Il faudra donc remettre en question les valeurs clés de notre système économique actuel. Tant que nos habitudes ne changent pas, les émissions de CO2 ne diminueront pas. Il ne faut pas pour autant vivre éthiquement 24 heures sur 24, mais réaliser qu’en tant que consommateur, nous faisons partie du problème, ne peut faire de tort.

Ce n’est pas évident. Il est dans la nature de l’homme d’avoir peur d’un ennemi externe. Quand l’ennemi est à l’intérieur de nous, nous sommes moins enclins à agir.

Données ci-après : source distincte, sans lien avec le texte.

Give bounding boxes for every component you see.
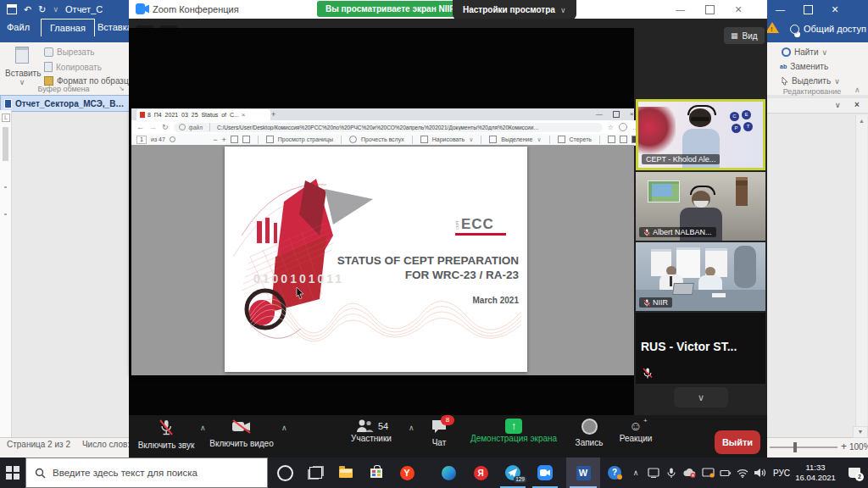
help-tray-button[interactable]: ? — [604, 458, 626, 488]
mute-button[interactable]: Включить звук — [136, 419, 197, 450]
browser-maximize-button[interactable] — [613, 111, 620, 118]
new-tab-button[interactable]: + — [271, 110, 275, 119]
taskbar-search-input[interactable]: Введите здесь текст для поиска — [25, 458, 268, 488]
browser-close-button[interactable]: × — [630, 110, 634, 118]
back-icon[interactable]: ← — [136, 123, 144, 131]
find-button[interactable]: Найти ∨ — [782, 47, 827, 57]
zoom-minimize-button[interactable]: — — [676, 4, 685, 14]
replace-button[interactable]: ab Заменить — [780, 62, 828, 71]
read-aloud-label[interactable]: Прочесть вслух — [361, 136, 404, 142]
cut-button[interactable]: Вырезать — [44, 47, 94, 57]
participant-video-niir[interactable]: NIIR — [636, 242, 765, 311]
store-button[interactable] — [361, 458, 392, 488]
document-tab[interactable]: Отчет_Сектора_МСЭ,_ВПС_ — [0, 95, 134, 112]
zoom-in-icon[interactable]: + — [841, 441, 847, 452]
edge-button[interactable] — [432, 458, 465, 488]
participants-button[interactable]: 54 Участники — [337, 419, 405, 443]
site-info-icon[interactable] — [179, 124, 186, 130]
ribbon-collapse-icon[interactable]: ∧ — [854, 86, 860, 94]
power-tray-button[interactable] — [717, 458, 734, 488]
scrollbar[interactable]: ▲ — [855, 115, 867, 429]
mic-tray-button[interactable] — [663, 458, 680, 488]
erase-label[interactable]: Стереть — [570, 136, 592, 142]
reactions-button[interactable]: ☺ + Реакции — [612, 419, 659, 443]
refresh-icon[interactable]: ↻ — [162, 123, 169, 131]
video-button[interactable]: Включить видео — [207, 419, 276, 448]
paste-button[interactable]: Вставить ∨ — [5, 46, 39, 88]
browser-tab[interactable]: 8_П4_2021_03_25_Status_of_C... × — [136, 109, 270, 120]
word-close-button[interactable]: × — [832, 3, 838, 16]
yandex-browser-button[interactable]: Y — [392, 458, 422, 488]
tab-insert[interactable]: Вставка — [97, 22, 132, 32]
page-view-label[interactable]: Просмотр страницы — [278, 136, 333, 142]
start-button[interactable] — [0, 458, 25, 488]
tab-home[interactable]: Главная — [41, 19, 95, 36]
word-maximize-button[interactable] — [804, 5, 813, 14]
action-center-button[interactable]: 2 — [841, 458, 868, 488]
participant-video-cept[interactable]: C E P T CEPT - Kholod Ale... — [636, 99, 765, 170]
pdf-fit-icon[interactable] — [242, 136, 250, 143]
browser-minimize-button[interactable]: — — [596, 110, 603, 118]
file-explorer-button[interactable] — [331, 458, 361, 488]
word-taskbar-button[interactable]: W — [566, 458, 600, 488]
tab-close-icon[interactable]: × — [242, 111, 246, 119]
print-icon[interactable] — [608, 136, 615, 143]
wifi-tray-button[interactable] — [734, 458, 751, 488]
view-settings-button[interactable]: Настройки просмотра ∨ — [453, 0, 576, 19]
video-options-caret[interactable]: ∧ — [281, 424, 287, 432]
draw-label[interactable]: Нарисовать — [432, 136, 465, 142]
telegram-button[interactable]: 129 — [497, 458, 529, 488]
pane-close-icon[interactable]: × — [854, 100, 860, 109]
pane-menu-icon[interactable]: ∨ — [835, 101, 841, 109]
mute-options-caret[interactable]: ∧ — [200, 424, 206, 432]
zoom-close-button[interactable]: × — [735, 3, 742, 16]
profile-icon[interactable] — [619, 123, 627, 131]
url-box[interactable]: файл C:/Users/User/Desktop/Комиссия%20РС… — [174, 123, 603, 132]
zoom-maximize-button[interactable] — [705, 5, 715, 14]
participant-video-albert[interactable]: Albert NALBAN... — [636, 172, 765, 241]
tray-expand-button[interactable]: ∧ — [627, 458, 644, 488]
video-panel-scroll-button[interactable]: ∨ — [674, 387, 728, 408]
clock[interactable]: 11:33 16.04.2021 — [793, 458, 837, 488]
volume-tray-button[interactable] — [751, 458, 770, 488]
task-view-button[interactable] — [300, 458, 331, 488]
pdf-zoom-out-icon[interactable]: − — [213, 136, 217, 144]
chat-button[interactable]: 8 Чат — [420, 419, 458, 447]
forward-icon[interactable]: → — [149, 123, 157, 131]
undo-icon[interactable]: ↶ — [24, 4, 31, 15]
favorite-icon[interactable]: ☆ — [608, 124, 614, 131]
zoom-taskbar-button[interactable] — [529, 458, 561, 488]
leave-button[interactable]: Выйти — [715, 430, 760, 454]
copy-button[interactable]: Копировать — [44, 62, 102, 72]
tablet-mode-button[interactable] — [644, 458, 663, 488]
scroll-up-icon[interactable]: ▲ — [856, 115, 867, 124]
language-indicator[interactable]: РУС — [770, 458, 793, 488]
scroll-next-button[interactable]: ▼ — [853, 426, 868, 438]
pdf-search-icon[interactable] — [170, 136, 175, 142]
status-page[interactable]: Страница 2 из 2 — [7, 440, 70, 449]
pdf-rotate-icon[interactable] — [231, 136, 238, 143]
tab-selector[interactable]: L — [2, 114, 10, 122]
quickaccess-more-icon[interactable]: ∨ — [53, 5, 58, 14]
word-minimize-button[interactable]: — — [776, 4, 785, 14]
zoom-slider-track[interactable] — [770, 446, 837, 448]
zoom-level[interactable]: 100% — [849, 442, 868, 452]
tab-file[interactable]: Файл — [7, 22, 30, 32]
redo-icon[interactable]: ↻ — [38, 4, 46, 15]
save-pdf-icon[interactable] — [620, 136, 627, 143]
pdf-zoom-in-icon[interactable]: + — [221, 136, 225, 144]
save-icon[interactable] — [7, 4, 17, 14]
yandex-app-button[interactable]: Я — [465, 458, 497, 488]
share-screen-button[interactable]: ↑ Демонстрация экрана — [461, 419, 566, 443]
cast-tray-button[interactable] — [698, 458, 717, 488]
highlight-label[interactable]: Выделение — [501, 136, 532, 142]
share-button[interactable]: Общий доступ — [790, 24, 866, 34]
participants-options-caret[interactable]: ∧ — [409, 424, 415, 432]
record-button[interactable]: Запись — [568, 419, 610, 447]
clipboard-dialog-launcher[interactable]: ↘ — [119, 85, 125, 92]
view-button[interactable]: ▦ Вид — [724, 27, 765, 44]
cortana-button[interactable] — [270, 458, 300, 488]
zoom-slider-thumb[interactable] — [793, 442, 797, 452]
pdf-page-input[interactable]: 1 — [136, 136, 147, 144]
select-button[interactable]: Выделить ∨ — [782, 76, 840, 86]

3. Le changement climatique nous submerge et nous paralyse

C’est vrai qu’on peut facilement se laisser submerger par l’ampleur du problème. Car comment nos agissements futiles pourraient-ils empêcher la montée du niveau des mers ou combler le trou dans la couche d’ozone ?

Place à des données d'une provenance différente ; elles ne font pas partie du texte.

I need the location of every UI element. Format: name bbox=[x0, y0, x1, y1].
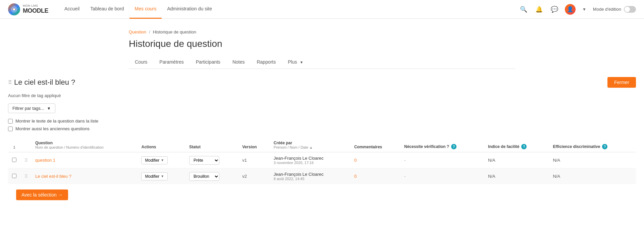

Les scénarios catastrophes, aux solutions peu réalisables, nous font peur. C’est pourquoi le problème d' »action collective » en matière de changement climatique ne sera résolu que si l’on retrouve l’emprise sur notre propre univers. Ce n’est que si on a le sentiment d’avoir plus d’impact, qu’on peut à nouveau réfléchir au changement climatique.

C’est pourquoi les « petites révolutions », que nous voyons surgir un peu partout, sont tellement importantes. Si à première vue, les initiatives locales, telles que l’agriculture urbaine, les projets de partage et de troc, la culture d’alimentation locale, les Repair Cafés ont l’air de poches de résistance qui n’ont pas beaucoup de rapport entre elles, elles peuvent mener à un monde meilleur. Elles nous donnent de l’emprise sur le monde.

Tant qu’on ne retrouve pas d’emprise sur notre univers direct, on n’arrivera jamais à contrer la hausse du niveau de la mer.